Brighton, Inglaterra – Reino Unido

— O que houve aqui?

Scarlet tinha certeza que sua imaginação não teria sido fértil o bastante para desenhar aquele cenário. Ela não falava apenas da desordem palpável no ambiente. Talvez, com um pequeno esforço que a pusesse fora de sua bolha de quase constante tranquilidade, pudesse criar a bagunça na sala de estar. A mesa, que antes era usada para servir o jantar e para que Charlie trabalhasse, fora posta de cabeça para baixo, empurrada para baixo da escada em uma tentativa de criar uma camuflagem. O grande problema vinha do fato de que o espaço ali não era o bastante, e, como resultado, uma das pernas se encaixa entre alguns degraus, outra se projetava para fora. Das quatro cadeiras, duas estavam perfeitamente inteiras; uma, porém, tivera uma das pernas quebradas ao meio e fora deixada naquela posição torta porque não havia como encaixar a abaixo da escada. Da quarta, só sobravam os restos da madeira. A televisão estava ligada, alta, estridente, um trincado disforme, com bifurcações variadas, estendendo-se em um uma versão estilizada de diagonal. Parte das almofadas — em especial aquelas cujas estampa Scarlet gostava o bastante para comentar e toda visita — estava danificada, com rasgos significativos no tecido, o interior estufando-se para fora, vazando pelo chão e pelo sofá. Algumas tinham marcas de desgaste, como se alguém puxasse com força. A coberta fina estava embolada, largada sobre o chão, próxima a um travesseiro, encostada ao sofá na pior e mais danificada versão de cama. Sobre a mesa de centro, xícaras e copos tinham se acumulado e os mosquitos que se moviam sobre eles, pousando nas bordas, fizeram Scarlet franzir os lábios. Os porta-retratos foram colocados para baixo e, com exceção da foto em que havia apenas Charlie e Baloo, não era possível ver a imagem de nenhum deles.

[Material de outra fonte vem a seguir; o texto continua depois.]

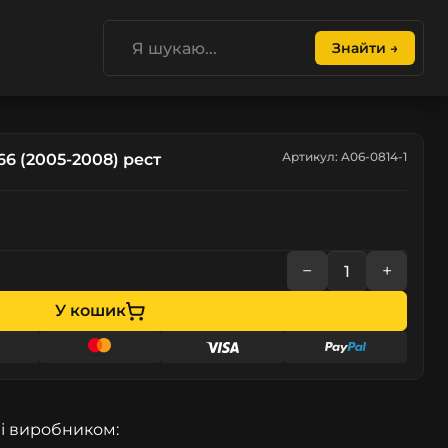
Знайти →
Артикул: A06-0814-1
6 (2005-2008) рест
−
+
У кошик
і виробником:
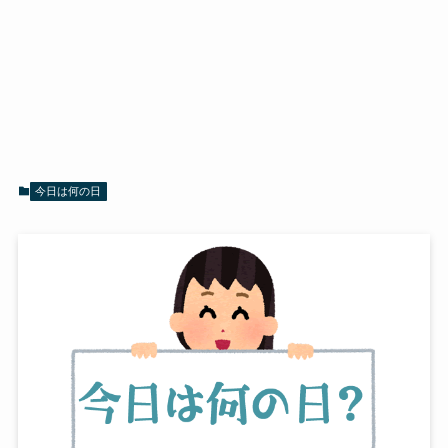
今日は何の日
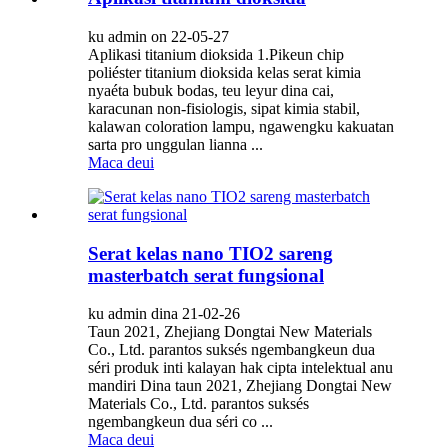
ku admin on 22-05-27
Aplikasi titanium dioksida 1.Pikeun chip
poliéster titanium dioksida kelas serat kimia
nyaéta bubuk bodas, teu leyur dina cai,
karacunan non-fisiologis, sipat kimia stabil,
kalawan coloration lampu, ngawengku kakuatan
sarta pro unggulan lianna ...
Maca deui
Serat kelas nano TIO2 sareng
masterbatch serat fungsional
ku admin dina 21-02-26
Taun 2021, Zhejiang Dongtai New Materials
Co., Ltd. parantos suksés ngembangkeun dua
séri produk inti kalayan hak cipta intelektual anu
mandiri Dina taun 2021, Zhejiang Dongtai New
Materials Co., Ltd. parantos suksés
ngembangkeun dua séri co ...
Maca deui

O aspecto emocional embutido naquele cenário é o que realmente fugia a todo o conhecimento de Scarlet. A energia, tão densa e negativa que parecia estar movimento como uma névoa preta e com cheiro podre, atingiu tão logo cruzou a porta. Scarlet tonteou. Sentiu surpresa, sentiu choque. Sentiu enjoo. Sentiu vontade chorar. Sentiu agonia. Olhou para trás e não compreendeu como seu marido mantinha a imparcialidade no rosto, o olhar sereno e calmo diante daquele caos. Depois, olhou para o filho e a saliva em sua boca engrossou, ficou densa e com um gosto pútrido.

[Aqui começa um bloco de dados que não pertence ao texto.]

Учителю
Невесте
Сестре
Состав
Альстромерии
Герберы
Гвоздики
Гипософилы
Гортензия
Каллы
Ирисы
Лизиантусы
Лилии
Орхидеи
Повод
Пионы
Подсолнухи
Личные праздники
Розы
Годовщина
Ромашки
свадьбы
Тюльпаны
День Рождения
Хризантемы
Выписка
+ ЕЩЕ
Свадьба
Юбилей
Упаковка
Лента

A expressão no rosto de Jack misturava raiva, desespero e dor — o pior tipo de mistura que uma mãe poderia ver em um filho. Do lado de fora, a chuva era contínua, embora calma e compassada. Do lado de dentro, Jack era uma tempestade tropical, não prevista, criada pela pior pressão e se movendo com violência. O rastro de destruição na sala de comprovava isso. Havia um rasto de destruição no rosto. As olheiras tinham cavado a pele dele até praticamente expor os ossos, forçando os olhos a se curvarem para baixo, as primeiras, e talvez precoces, marcações acinzentadas na barba por fazer surgiam e o cabelo dele estava despenteado, como se Jack puxasse-o com as mãos. Os braços estavam menores, mais finos. Havia uma faixa rodeando o punho, com uma discreta marcação rosada em meia lua, e, onde deveria haver unhas inteiras, haviam porções razoáveis de carne avermelhada e a mostra.

— Disse que não queria visitas. — Jack disparou entredentes.

De fato, ele fora rápido o bastante em negar as mensagens encaminhadas nos dias anteriores que propunham um almoço. Qualquer outro texto que fosse enviado, fosse por Scarlet, fosse por John, era ignorado. Bastava, porém, que afirmassem estar a caminho para receber uma negativa imediata. No começo, não pareceu nada além de um comportamento padrão. Então, quando a sensação começou a tirar o sono de Scarlet, apertar seu peito de tal modo que ela se viu preparando o oxigênio reserva da sogra para tentar normalizar o desconforto, John decidiu contatar Charlie. Descobriram que ela tinha saído de casa no sábado e, com uma conversa de poucos minutos, Scarlet e John chegaram a conclusão de que tinham de interromper as mensagens e partir para a ação.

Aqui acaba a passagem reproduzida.